→ **TASK DETAILS**
Set down all of the entries below word for word, with the pictures left out.

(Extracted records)
++++

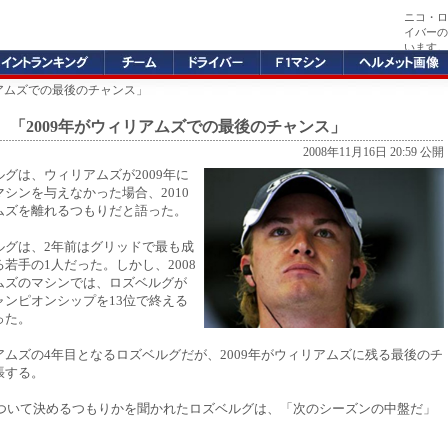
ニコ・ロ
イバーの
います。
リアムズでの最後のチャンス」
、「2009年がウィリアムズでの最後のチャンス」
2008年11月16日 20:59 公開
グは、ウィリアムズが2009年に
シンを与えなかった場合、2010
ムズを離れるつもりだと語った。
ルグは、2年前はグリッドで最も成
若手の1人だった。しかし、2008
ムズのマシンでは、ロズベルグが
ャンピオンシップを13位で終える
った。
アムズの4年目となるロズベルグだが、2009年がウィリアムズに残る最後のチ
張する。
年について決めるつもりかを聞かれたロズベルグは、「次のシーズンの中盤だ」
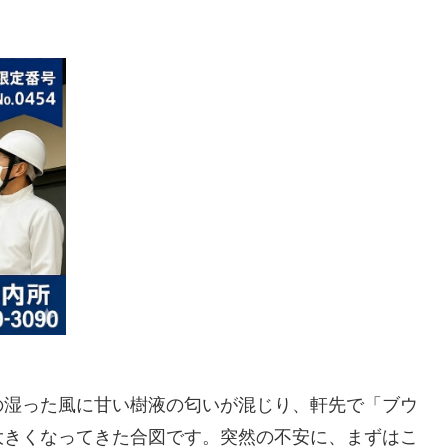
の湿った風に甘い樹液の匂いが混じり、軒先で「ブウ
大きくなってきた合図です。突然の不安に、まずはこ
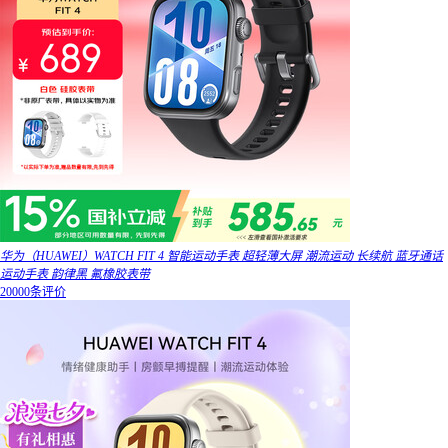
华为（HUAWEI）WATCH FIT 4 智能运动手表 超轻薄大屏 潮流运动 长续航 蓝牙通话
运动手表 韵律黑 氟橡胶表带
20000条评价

++++

→ **RESPONSE TO THE TASK**
ニコ・ロ
イバーの
います。
リアムズでの最後のチャンス」
、「2009年がウィリアムズでの最後のチャンス」
2008年11月16日 20:59 公開
グは、ウィリアムズが2009年に
シンを与えなかった場合、2010
ムズを離れるつもりだと語った。
ルグは、2年前はグリッドで最も成
若手の1人だった。しかし、2008
ムズのマシンでは、ロズベルグが
ャンピオンシップを13位で終える
った。
アムズの4年目となるロズベルグだが、2009年がウィリアムズに残る最後のチ
張する。
年について決めるつもりかを聞かれたロズベルグは、「次のシーズンの中盤だ」
の湿った風に甘い樹液の匂いが混じり、軒先で「ブウ
大きくなってきた合図です。突然の不安に、まずはこ
华为（HUAWEI）WATCH FIT 4 智能运动手表 超轻薄大屏 潮流运动 长续航 蓝牙通话
运动手表 韵律黑 氟橡胶表带
20000条评价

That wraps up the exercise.